Faison Zorn (Mackenzie Leigh) est une cheerleader, une de ces filles dont la mission est d'accompagner les héros durant toute la soirée, et elle a capté l'oeil de Billy Lynn. Celui-ci est vierge, et c'est la première fois qu'il s'intéresse de près ou de loin à une fille, et celle-ci le lui rend bien. Le conte de fées va virer saumâtre, pourtant, quand il va émettre devant elle l'hypothèse de rester pour profiter de leur idylle... Un réveil pénible pour le jeune homme, confronté à ce qu'on attend de lui: retourner, revenir encore plus médaillé...
Ou dans une boîte.
C'est un film au vitriol, une fois de plus, dans lequel Ang Lee cible non pas les soldats, dont les motivations sont rarement soulignées comme patriotiques, mais qui au moins ont eu l'occasion de faire quelque chose. Une fois rentrés, ils sont confrontés au vide intégral autour d'eux, vide des promesses éventuelles de rétributions, vide des célébrations durant lesquelles les écrans agitent l'image de héros, qui sont moqués dans les gradins par tout un tas de malfaisants et de jean-foutres (l'un d'entre eux attaque les huit hommes sur leur prétendues homosexualité, faisant référence au très controversé article de loi "don't ask, don't tell"), un roadie s'en prend même physiquement aux soldats... Le grand cirque médiatique, aussi caricatural soit-il (et je n'ai pas l'impression qu'il le soit tant que ça!), est l'occasion d'une charge violente contre la sous-culture jetable qui invente des héros pour vendre plus de Coca-Cola, et au final, les soldats restent seuls, face à leur mission, leur sacrifice (un mot qui n'en finit pas de ne plus vouloir rien dire) et leur incapacité à revenir au pays. Et quel contraste avec la douce philosophie humaniste du sergent Breem (Vin Diesel), le seul membre de la troupe à avoir donné sa vie en Irak, et qui a motivé l'action d'éclat (irréfléchie, motivée par ses sentiments) de Billy Lynn.

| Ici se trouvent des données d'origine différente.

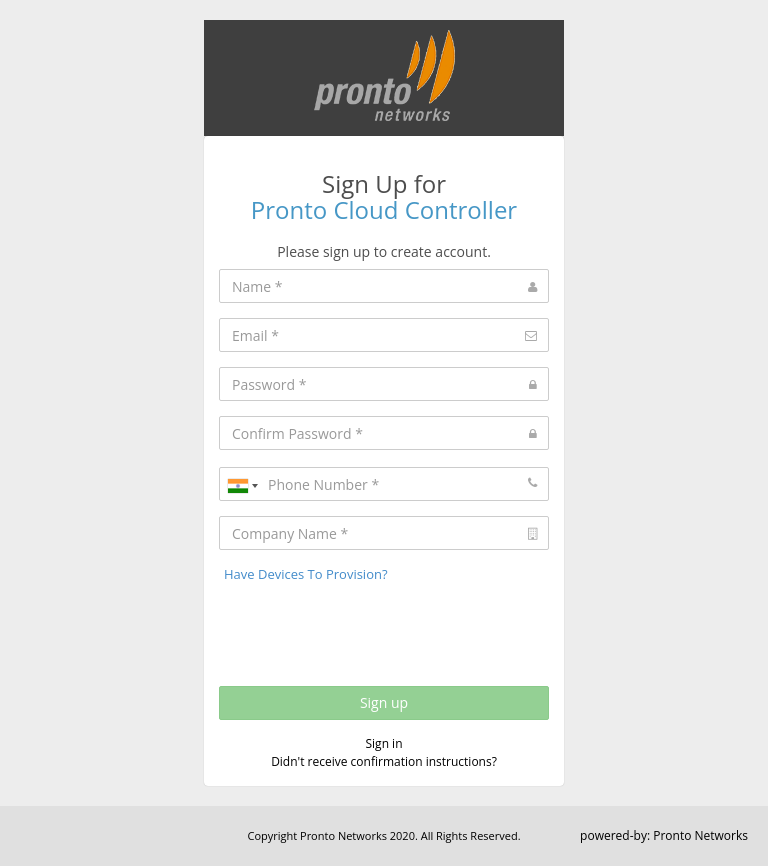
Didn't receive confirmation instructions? (384, 761)
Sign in (384, 743)
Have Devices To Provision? (306, 574)
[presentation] (371, 629)
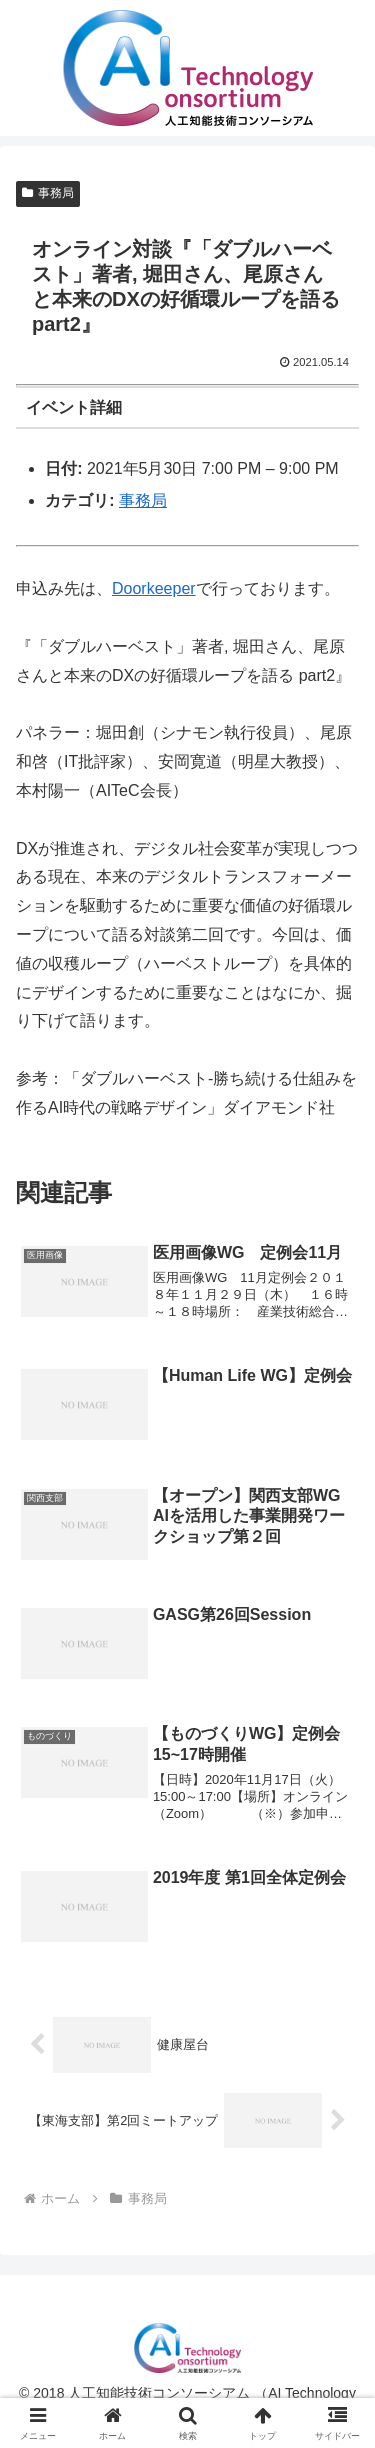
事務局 (48, 193)
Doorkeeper (154, 588)
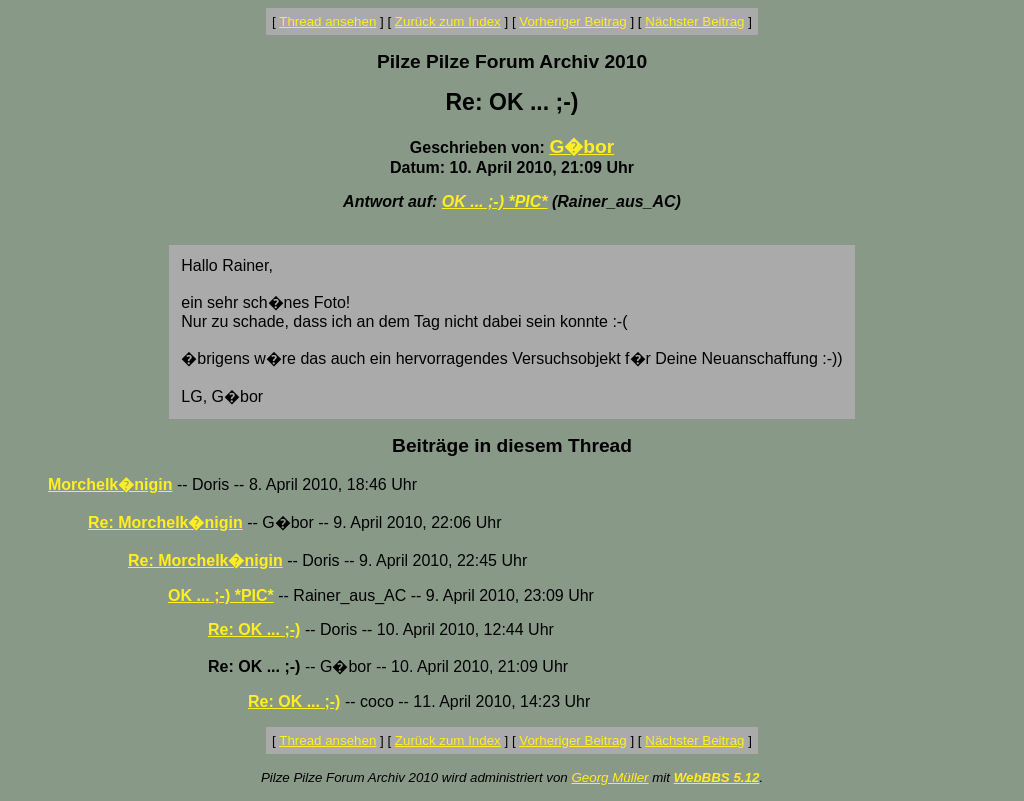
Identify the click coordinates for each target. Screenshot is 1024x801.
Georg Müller (609, 777)
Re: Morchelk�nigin (165, 522)
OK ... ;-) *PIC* (495, 201)
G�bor (581, 146)
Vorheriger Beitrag (572, 21)
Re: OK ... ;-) (254, 629)
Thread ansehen (327, 21)
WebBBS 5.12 (717, 777)
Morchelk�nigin (110, 484)
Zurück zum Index (448, 21)
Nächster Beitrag (694, 21)
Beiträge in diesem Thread (512, 445)
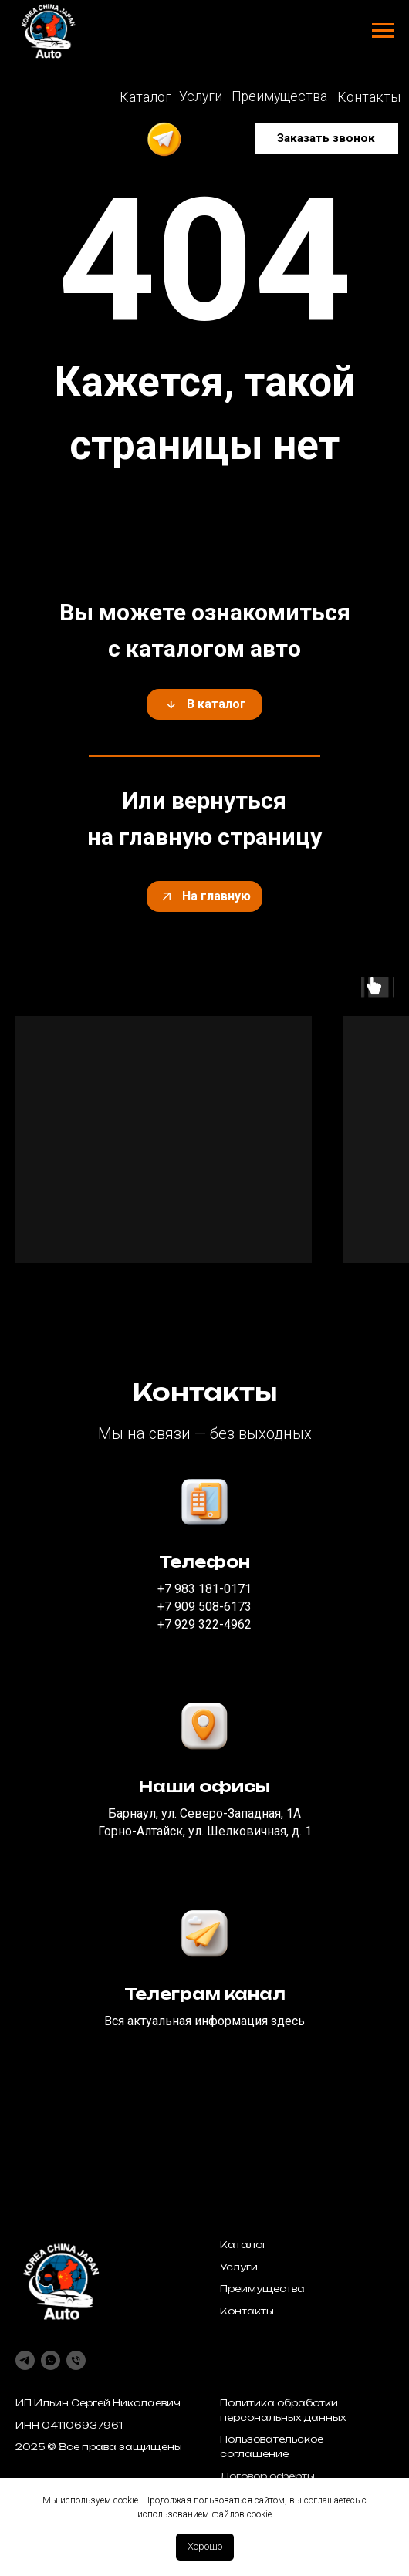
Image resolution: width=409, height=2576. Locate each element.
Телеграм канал (205, 1994)
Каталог (243, 2244)
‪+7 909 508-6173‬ (204, 1606)
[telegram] (25, 2360)
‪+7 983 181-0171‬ (204, 1589)
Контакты (247, 2311)
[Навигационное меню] (383, 31)
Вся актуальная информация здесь (204, 2021)
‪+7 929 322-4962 (204, 1624)
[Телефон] (76, 2360)
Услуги (239, 2267)
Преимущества (262, 2288)
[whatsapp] (50, 2360)
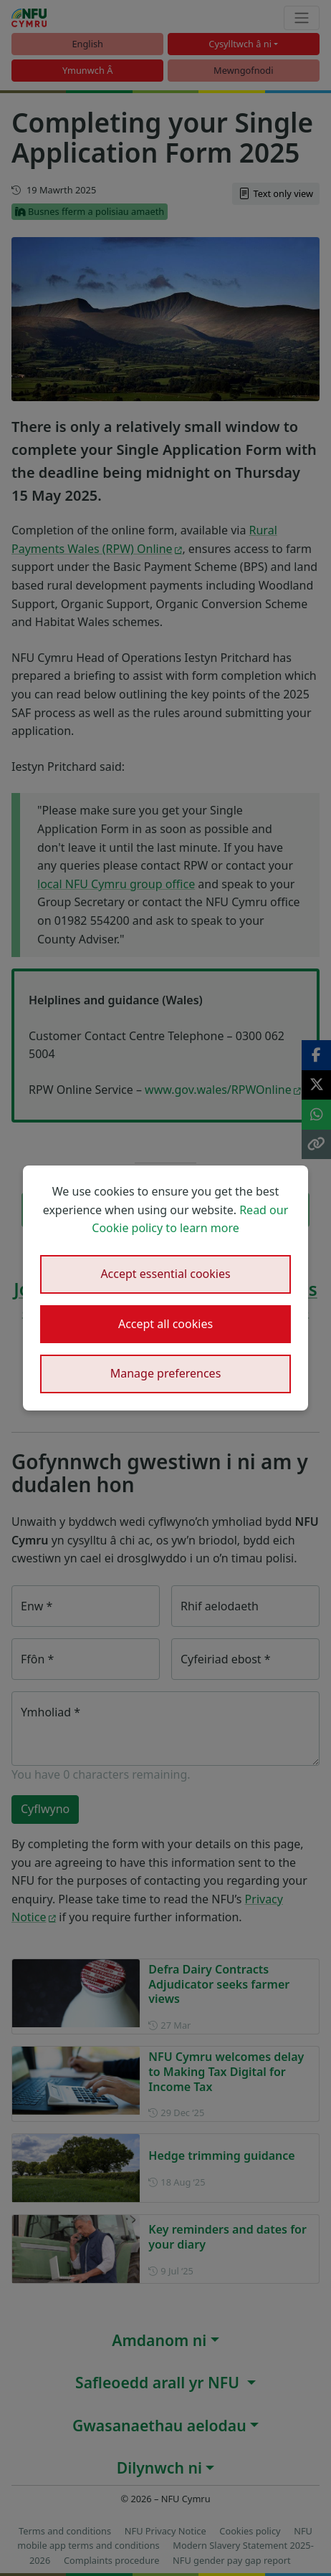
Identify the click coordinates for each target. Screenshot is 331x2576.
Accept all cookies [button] (165, 1324)
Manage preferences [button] (165, 1373)
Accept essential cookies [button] (165, 1274)
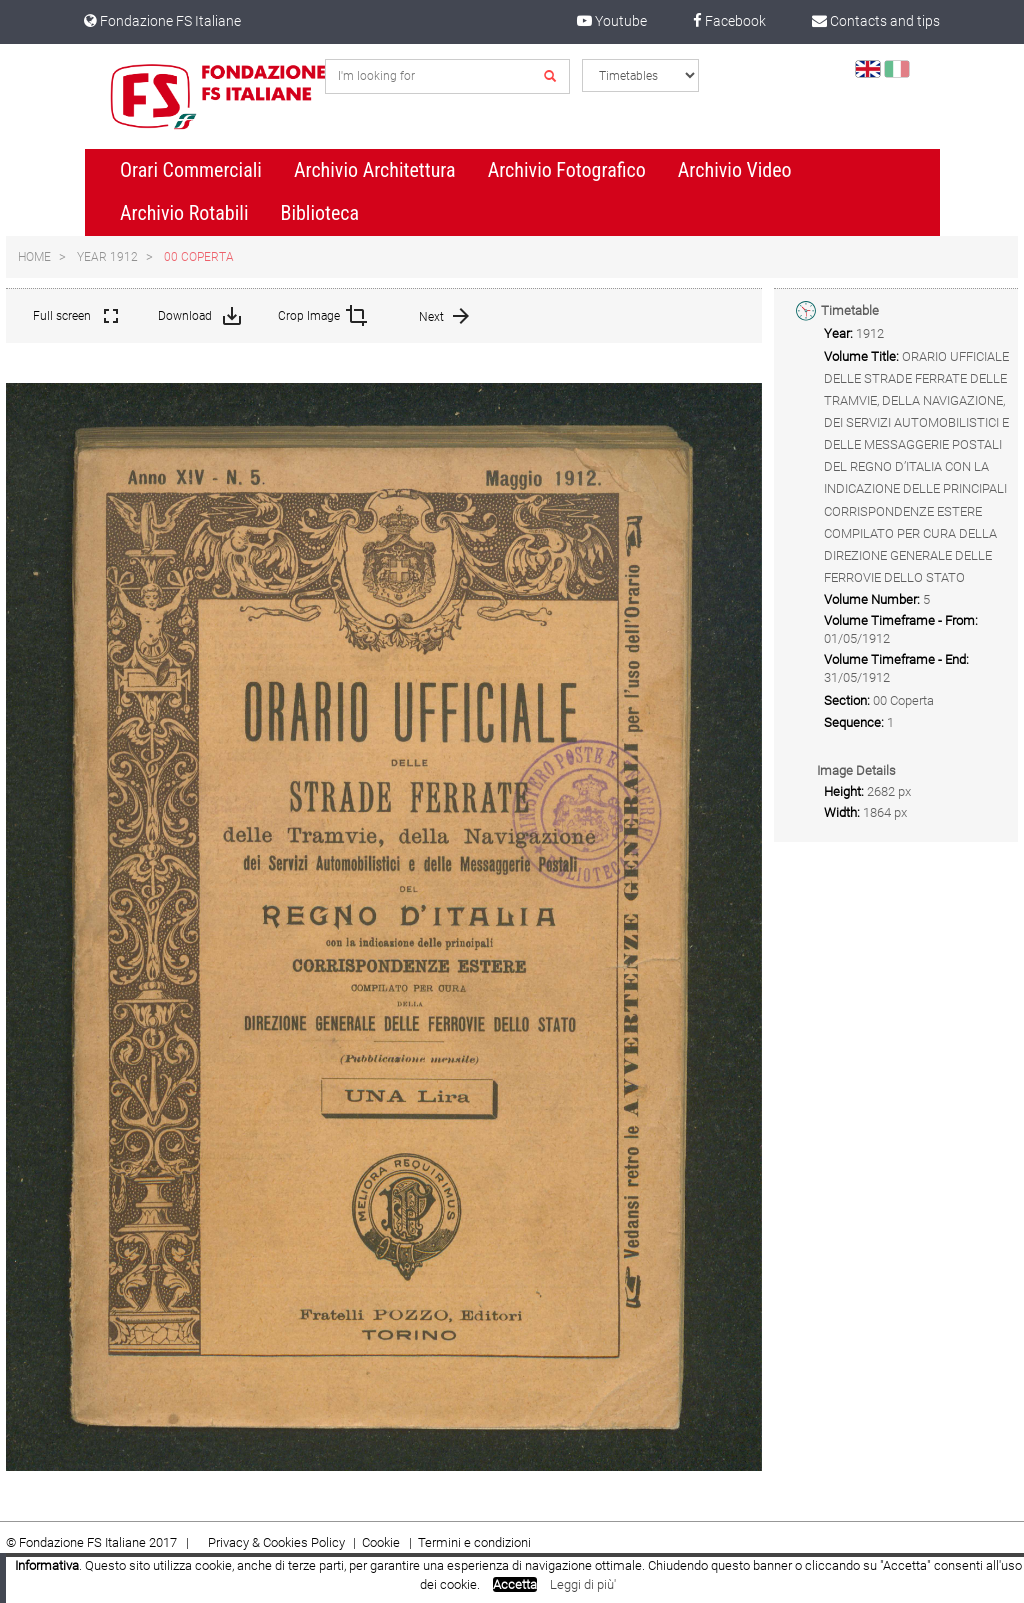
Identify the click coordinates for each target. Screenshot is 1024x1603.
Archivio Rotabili (184, 213)
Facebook (729, 21)
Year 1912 (107, 257)
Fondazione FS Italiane (162, 21)
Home (34, 257)
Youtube (612, 21)
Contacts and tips (876, 21)
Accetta (515, 1584)
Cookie (382, 1542)
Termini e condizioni (474, 1542)
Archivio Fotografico (567, 170)
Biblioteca (319, 213)
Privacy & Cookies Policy (276, 1542)
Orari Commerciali (191, 170)
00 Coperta (199, 257)
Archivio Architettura (375, 170)
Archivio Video (735, 170)
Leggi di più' (583, 1584)
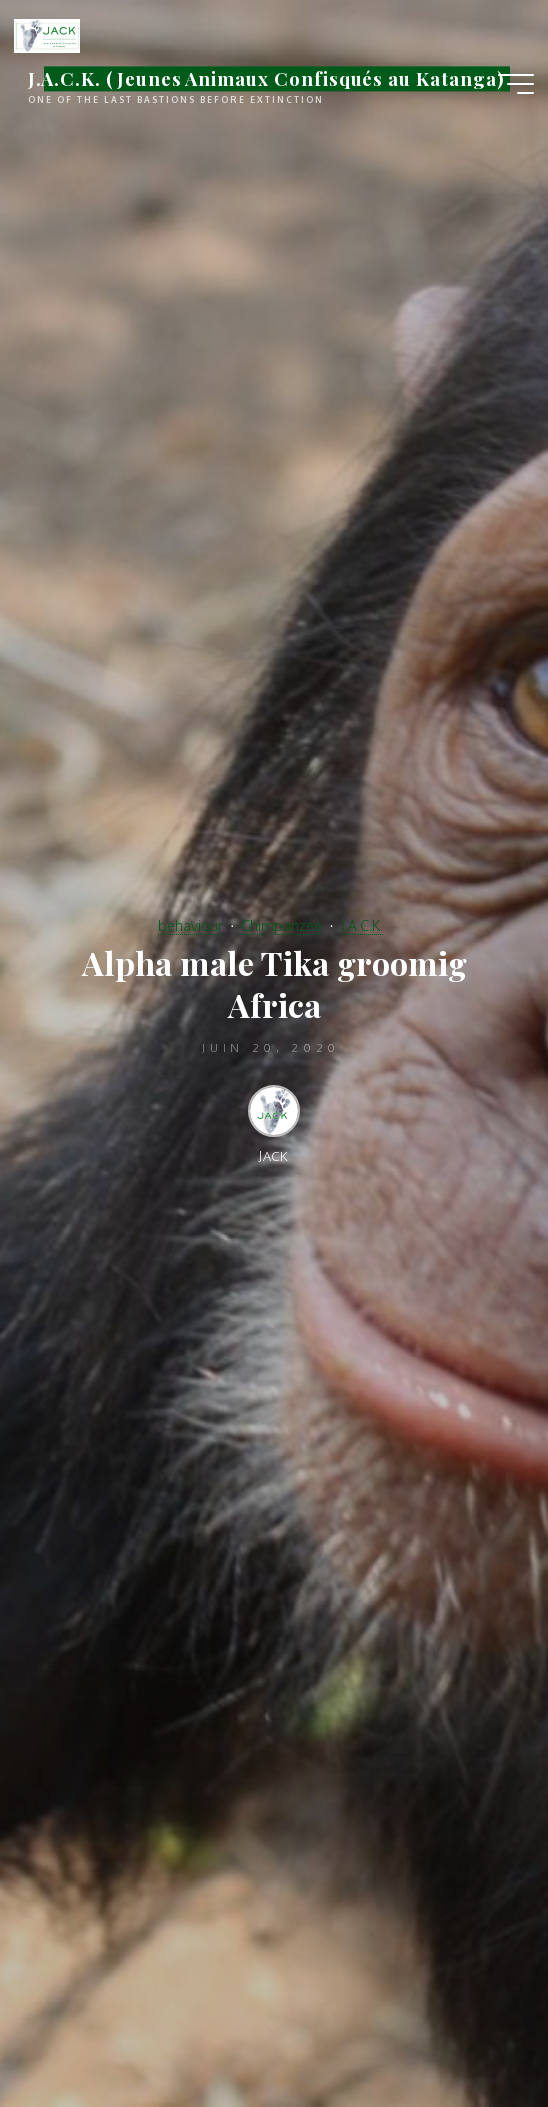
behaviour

Amer, donc, mais profondément indispensable, le film est bien différent de la démarche de Clin Eastwood, qui ne demande pas, lui, ce qui fait un héros. Que ce soit dans American Sniper, Sully ou même dans son abominable film sur les héros du Thalys, Eastwood partait du principe que ses personnages sont des héros, et évaluait les conflits, remous voire conflagrations nées de leur confrontation au monde. Dans ce film, Lee nous laisse poliment nous faire une idée, car ce qu'il voulait, c'était précisément nous mettre face au doute et au questionnement. Billy Lynn nous dit qu'il n'est pas un héros. Mais quel beau film... Un film qui bénéficie de l'oeil particulier de Lee pour recréer une époque, ce qu'il avait si bien fait dans Taking Woodstock, paradoxalement le film du cinéaste qui me semble le plus proche de celui-ci.